_TASK OBJECTIVE_
Wherever the listing has a line with the string "Sunday", copy that line out.
*** SUPPLIED RECORDS ***
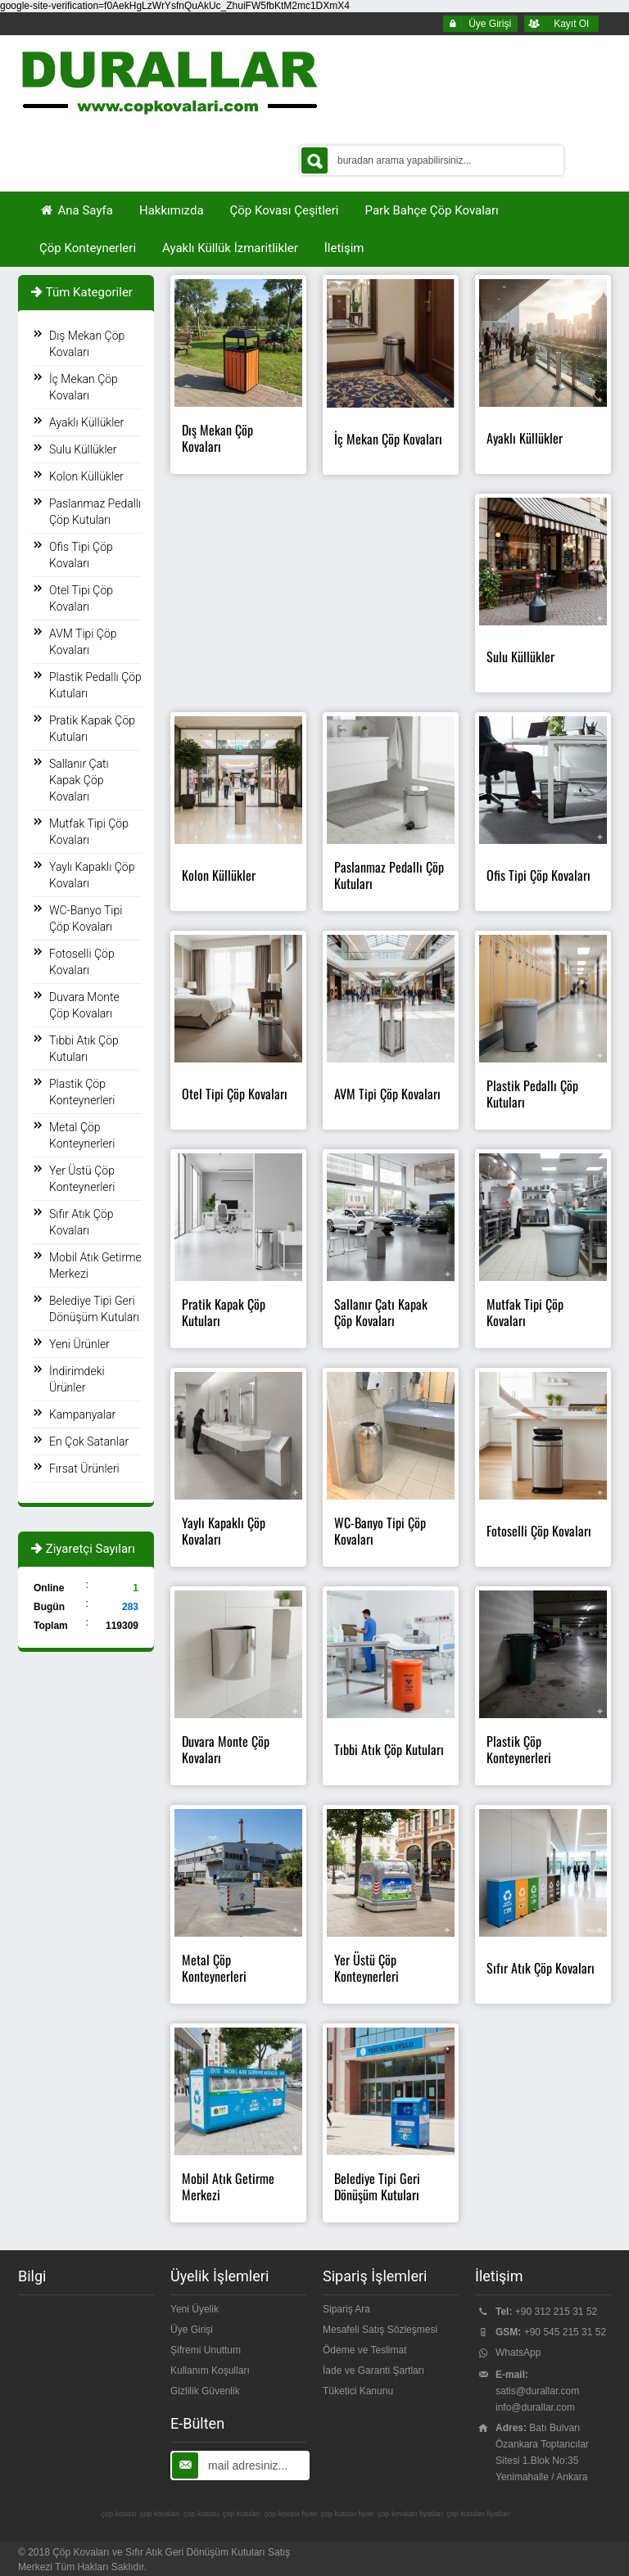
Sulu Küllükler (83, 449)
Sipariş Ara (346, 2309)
*** End of SUPPLIED RECORDS ***
*** SUPPLIED RECORDS ***
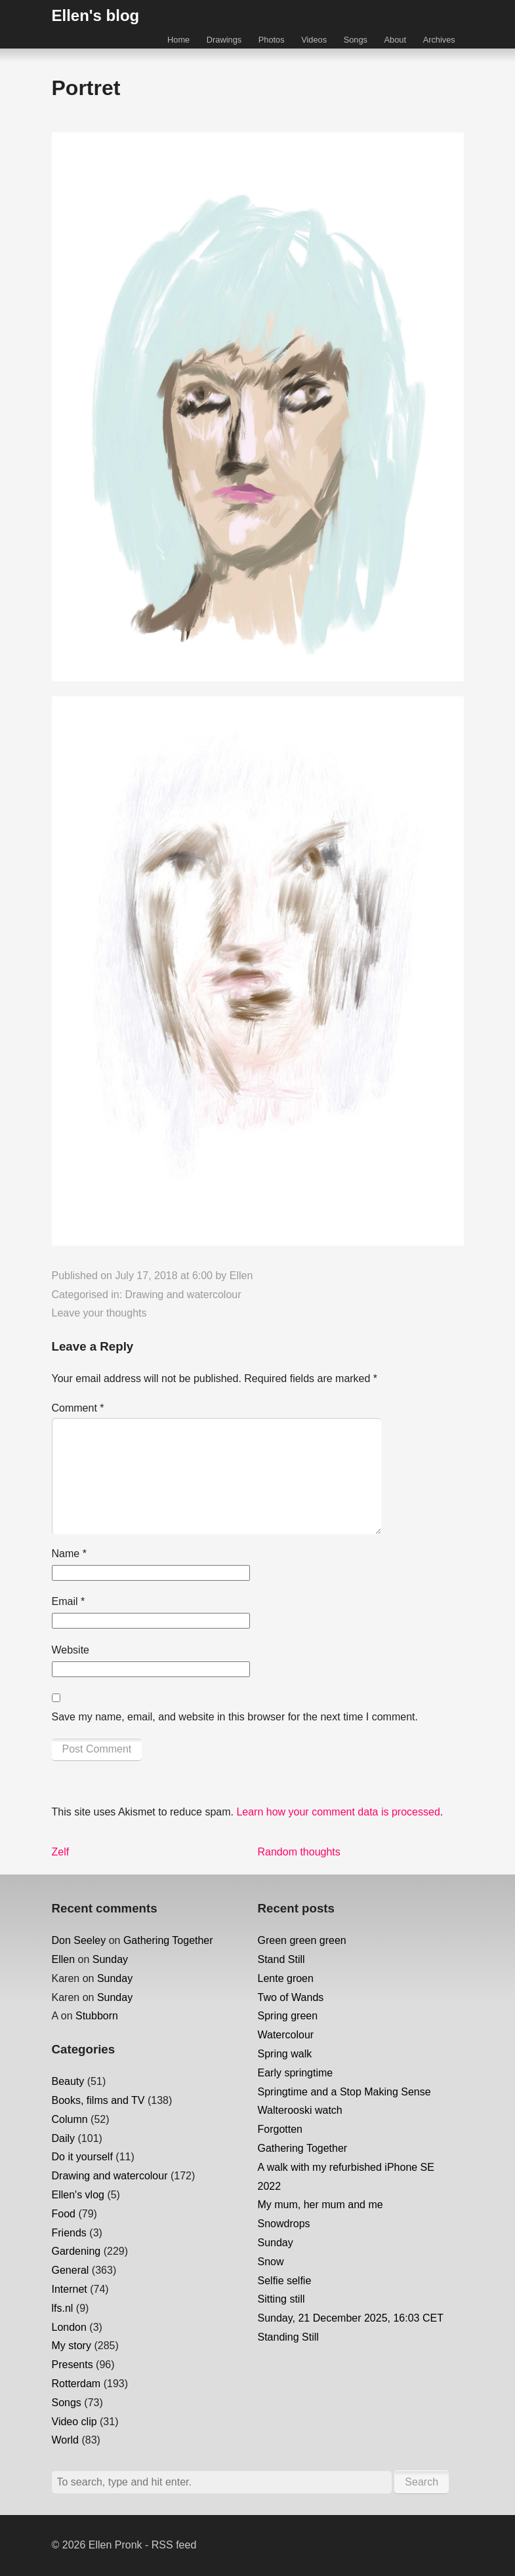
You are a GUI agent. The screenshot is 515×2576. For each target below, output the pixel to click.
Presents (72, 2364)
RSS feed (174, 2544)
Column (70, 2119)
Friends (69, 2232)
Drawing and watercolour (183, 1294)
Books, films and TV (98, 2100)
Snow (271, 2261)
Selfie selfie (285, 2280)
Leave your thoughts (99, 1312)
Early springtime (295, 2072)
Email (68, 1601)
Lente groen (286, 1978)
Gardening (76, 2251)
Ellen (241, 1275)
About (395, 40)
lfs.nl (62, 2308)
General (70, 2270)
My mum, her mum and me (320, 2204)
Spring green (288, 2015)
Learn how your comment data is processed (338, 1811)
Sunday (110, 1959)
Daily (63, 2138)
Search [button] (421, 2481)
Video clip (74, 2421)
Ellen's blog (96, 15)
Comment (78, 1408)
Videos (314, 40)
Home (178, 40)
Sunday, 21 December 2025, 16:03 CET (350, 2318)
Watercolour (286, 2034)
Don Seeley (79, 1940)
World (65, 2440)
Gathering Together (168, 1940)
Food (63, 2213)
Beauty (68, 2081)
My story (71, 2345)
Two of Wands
*** End of SUPPLIED RECORDS ***
_RESPONSE TO THE TASK_
Sunday (110, 1959)
Sunday, 21 December 2025, 16:03 CET (350, 2318)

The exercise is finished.